So what should we think about the recently concluded climate talks in Lima? They were, as usual, a dog’s breakfast. Rich countries fought their usual battles with poor ones. The talks nearly foundered completely. Over the weekend the wording of the draft agreement went from “weak to weaker to weakest,” in the words of Sam Smith, chief of climate policy for the environmental group WWF. And in the end, no legally binding limits were set on greenhouse gas emission.
That sounds pretty bad. And yet, something important happened in Lima. As weak as the final language turned out, it does do one thing: it asks every country on the planet to submit a plan to reduce its greenhouse gas emissions. It doesn’t mandate what the plans should be. It doesn’t require any independent review of the plans. It doesn’t set out any timetables. But it does require a plan from everyone.
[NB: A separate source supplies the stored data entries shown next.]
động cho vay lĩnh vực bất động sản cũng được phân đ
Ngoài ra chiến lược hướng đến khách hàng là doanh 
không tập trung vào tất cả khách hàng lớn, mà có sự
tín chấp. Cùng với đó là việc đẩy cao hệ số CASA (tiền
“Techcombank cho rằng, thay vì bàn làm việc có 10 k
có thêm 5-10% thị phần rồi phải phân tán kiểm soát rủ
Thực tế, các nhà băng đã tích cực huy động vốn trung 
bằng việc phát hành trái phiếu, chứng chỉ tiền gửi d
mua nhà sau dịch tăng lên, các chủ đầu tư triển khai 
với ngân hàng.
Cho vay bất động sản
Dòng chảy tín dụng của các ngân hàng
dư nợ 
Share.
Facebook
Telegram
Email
This is something new. It may not be legally binding, but then, no agreement was ever likely to be. For the first time ever, though, Lima enshrines the idea that every country should have a plan to fight climate change. This is similar to Obamacare, which is flawed in dozens of ways but, for the first time in American history, enshrined in law the idea that everyone should have access to affordable health coverage. Once you do that—once you get that kind of public agreement to an idea—you can use it as a building block. Eventually Obamacare will become universal health care. In the same way, Lima may eventually be the building block that produces a universal agreement to fight climate change on a global scale.
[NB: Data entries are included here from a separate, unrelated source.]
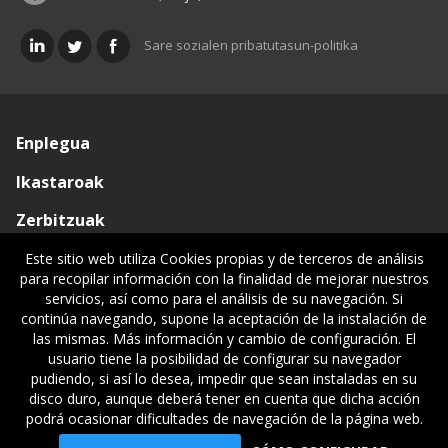
Sare sozialen pribatutasun-politika
Enplegua
Ikastaroak
Zerbitzuak
Elkargoa
Este sitio web utiliza Cookies propias y de terceros de análisis
para recopilar información con la finalidad de mejorar nuestros
Oniritziak
servicios, así como para el análisis de su navegación. Si
continúa navegando, supone la aceptación de la instalación de
Lehiatila Bakarra
las mismas. Más información y cambio de configuración. El
usuario tiene la posibilidad de configurar su navegador
Lege informazioa
pudiendo, si así lo desea, impedir que sean instaladas en su
disco duro, aunque deberá tener en cuenta que dicha acción
podrá ocasionar dificultades de navegación de la página web.
© Gipuzkoako Industri Ingeniariaren Elkargo Ofiziala - Colegio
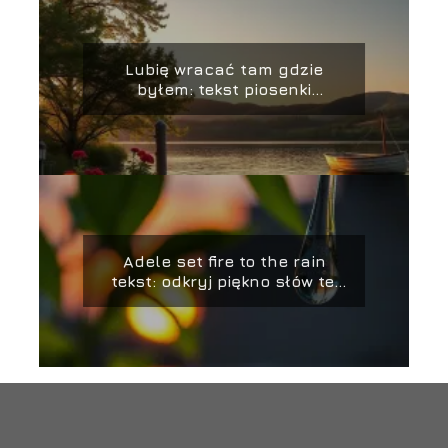
Lubię wracać tam gdzie
byłem: tekst piosenki
Zbigniewa Wodeckiego
Adele set fire to the rain
tekst: odkryj piękno słów tej
piosenki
This is a fairly rosy view of the Lima agreement, and I don’t want to oversell it. Still, the mere principle that every country on the globe should have a formal plan to reduce greenhouse gas emissions is important. Once the plans are in place, they become a concrete starting point for climate activists everywhere. And then they go from weakest to weaker to weak to something that’s actually meaningful. Everywhere.
It’s not enough. But it’s something.